Based on the imperative of protecting both human dignity around the world and American jobs here at home, I think we should establish an international minimum wage. The World Trade Organization should establish an international standard for a minimum wage.

The creation of such a wage would guarantee that workers all over the world earn a livable wage. It also would keep U.S. workers competitive in the global marketplace. Countries could offset lower wages with trade concessions, and more developed nations would share in the burden facing less developed nations.

 

Securing Americans' Retirement   

We must make Social Security stronger not weaker in the decades ahead 

Hard work over a lifetime should be rewarded with safety and security in your retirement years. We must protect the pensions and retirement savings of all Americans with a universal pension system that creates a pension account for every American at birth, an account that earns tax-deferred interest and follows them as they move from job to job throughout their working life.

I also believe we must make sensible decisions that invest in Social Security and make it stronger, not weaker, in the decades ahead. Our responsibility calls for ensuring that our children and grandchildren will reap the rewards of Social Security.

 

A Man of Principle

Dick Gephardt grew up in the same working class neighborhood on the south side of St. Louis, Missouri, that he represents today in the U.S. Congress.

Gephardt's father, a milk truck driver and Teamster, taught him the value of hard work. His mother, a secretary, taught him an appreciation for the value of community and caring about the needs and aspirations of others. While his parents didn't finish high school, they instilled in him a lifelong desire to strive and succeed.

Gephardt was able to continue his education past high school with the help of a church scholarship and student loans. Shortly after Gephardt graduated from Northwestern University and the University of Michigan Law School, he began a career in public service as a grassroots organizer in St. Louis politics.

Elected Alderman in 1971, Gephardt learned firsthand how government policies could help or hinder the working families he represented. He saw how families, senior citizens, small business owners, and others yearned to have lawmakers who would listen to them, care about their circumstances, and commit to working on their behalf.
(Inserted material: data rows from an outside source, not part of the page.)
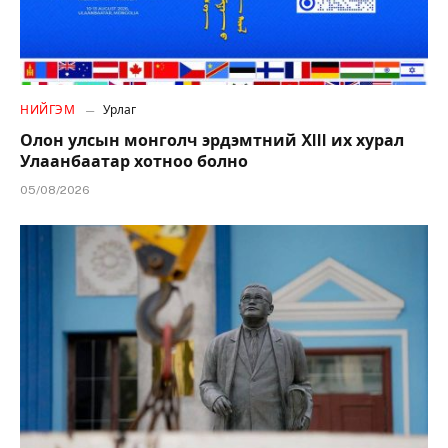
НИЙГЭМ
Урлаг
Олон улсын монголч эрдэмтний XIII их хурал
Улаанбаатар хотноо болно
05/08/2026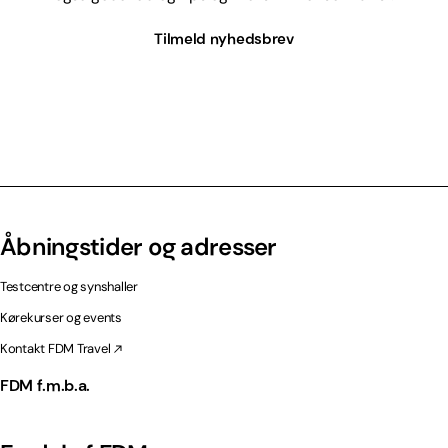
Tilmeld nyhedsbrev
Åbningstider og adresser
Testcentre og synshaller
Kørekurser og events
Kontakt FDM Travel
FDM f.m.b.a.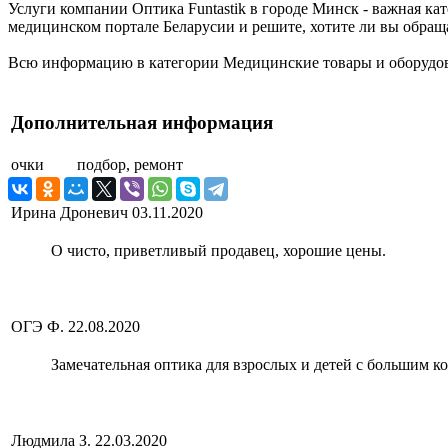
Услуги компании Оптика Funtastik в городе Минск - важная ка
медицинском портале Беларусии и решите, хотите ли вы обращат
Всю информацию в категории Медицинские товары и оборудова
Дополнительная информация
очки
подбор, ремонт
Ирина Дроневич
03.11.2020
О чисто, приветливый продавец, хорошие цены.
ОГЭ Ф.
22.08.2020
Замечательная оптика для взрослых и детей с большим к
Людмила З.
22.03.2020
From the very beginning, Gephardt understood that Democrats could be counted on to give people a fair opportunity, to defend Social Security and Medicare, and to make sure that government worked for the many, instead of the few.

Now, after 26 years in the Congress, Gephardt is an accomplished lawmaker and leader in the Democratic Party. Passionately committed to raising the level of debate in American politics, Gephardt has forcefully spoken of the need to put aside the "politics of personal destruction" and instead focus on the issues central to America's future.

In 1989, Gephardt was elected to be the House Democratic Leader. Among his most notable accomplishments was House passage of President Clinton's economic plan to slash the deficit, invest in education, cut taxes for working families and ask the wealthy to pay their fair share.

As the Democratic leader, Gephardt steered this initiative to passage without a single Republican vote. The GOP asserted it was a job killer, but in fact this economic plan led to the single longest economic expansion in history, the highest home ownership ever, the lowest inflation in a generation and over 24 million new jobs.

Gephardt has also used his leadership role in the U.S. Congress to:  Raise the minimum wage, defeat Republican efforts to roll back affirmative action,  pass the McCain-Feingold campaign finance reform legislation,  include labor and environmental standards in U.S. trade agreements, block White House efforts to roll back arsenic standards in drinking water, win passage of environmental legislation to clean up Brownfield sites, secure protections for family farms

A fiercely loyal Cardinals fan and Rams booster, Gephardt is an avid sports enthusiast. He has been married to Jane Gephardt for 36 years, and they are the parents of three children: Matt, a software developer; Chrissy, a social worker; and Kate, a teacher.